Focus . . .
Maybe it’s just me, but why can it be so hard to focus sometimes? Is it that there is so much to do that choosing one or two things to concentrate on is downright difficult? Or, is it that fun opportunities trump work, which can be OK, for awhile, but eventually those responsibilities won’t be able to be put off any longer? Once the decision has been made to buckle down and focus on a task at hand, it can be eye opening.
Photographically speaking, focus is important. It shows what a photographer is trying to express by drawing attention to an object or person or part of a whole. Yet, achieving focus on the subject in your pictures can be as difficult as focusing on areas of your life. For DSLR users, I have a few tips to offer and aid in finding focus this month. First things first, it’s time for you to tell the camera what you want to focus on and don’t rely on the camera to know what you want automatically. When in auto mode, the camera chooses the focus points based on the shooting conditions. Sometimes this works, but sometimes it doesn’t and when it doesn’t it can be frustrating. You end up with your subject out of focus and something in the background in focus. To correct this, put your camera in manual, aperture priority, shutter priority or program mode, choose a focus point and take back creative control.
It can turn your world upside down, in a good way! Now that you are out of auto, the first thing is telling your camera where to focus. Go ahead get bossy! Most modern cameras have at least nine auto-focus points (some have many more), which are the spots the camera will look to achieve focus when you have your lens set to auto-focus. Using the selection point button, you can choose one of the nine points by highlighting one and then using the dial to move the highlighter to the different points. If you highlight all the points the camera chooses automatically which point for each shot, so choose one. Often, the center point is the most sensitive and hence fastest at achieving focus, because it uses cross type focusing and the others don’t. But, maybe you don’t always want your subject in the center of your picture. What then? You can do one of two things; either change your auto-focus point to one of the others that is closer to your subject or focus using the center point and then recompose your shot.
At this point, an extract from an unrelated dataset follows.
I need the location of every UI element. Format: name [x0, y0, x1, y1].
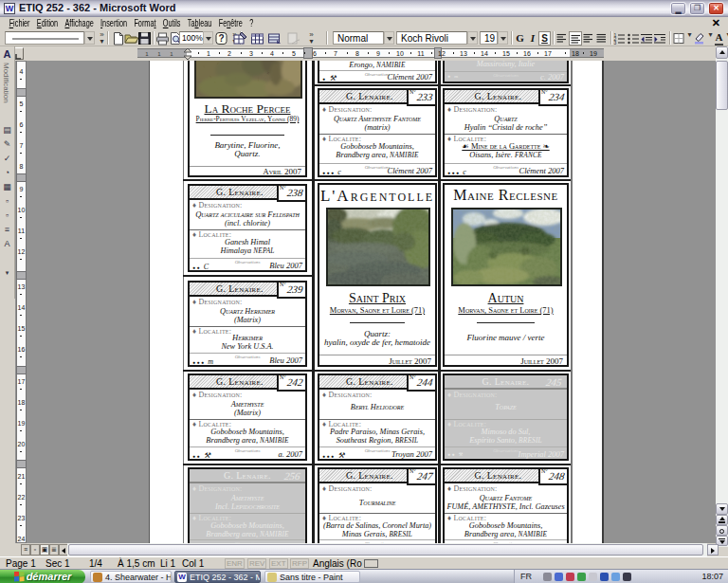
svg-text:?: ? — [218, 33, 224, 44]
svg-text:3: 3 — [614, 40, 617, 45]
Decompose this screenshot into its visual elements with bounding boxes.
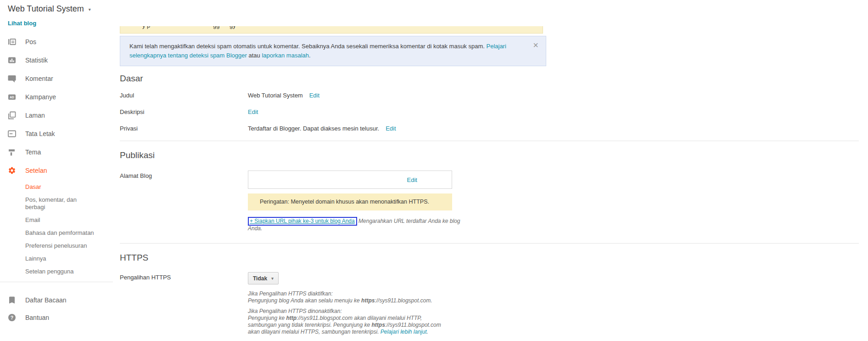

To do this, push half way down on the shutter button and when focus is locked in, you will either see a red highlight of your focus point and/or hear a beep, keep holding the shutter down half way while recomposing your shot and placing the subject where you would like; then push all the way down on the shutter button taking your shot.
While recomposing, it is important to remember to keep your subject in the same focal plane or risk loosing focus. Now, go out and practice, practice, practice!
This year, we are offering suggestions of ways to practice and hone the skills you may learn from Backyard Sisters and feel free to let us know how it’s going.
- Getting out of auto mode and telling the camera where to focus, will give you more creative control in your photography.
- Think about what you want to say in your photos this week and how focus can help convey that message.
- Use any mode but auto and use the center point to focus lock and recompose
- Also, try switching auto focus points using the point selection button
- Try using the eyes of a person or an animal as your focus point in a photo this week. If the person is angled and the eyes are not on the same plane, focus on the eye closest to you.
Keep in mind, according to Mark Twain, “you cannot depend on your eyes if your imagination is out of focus.”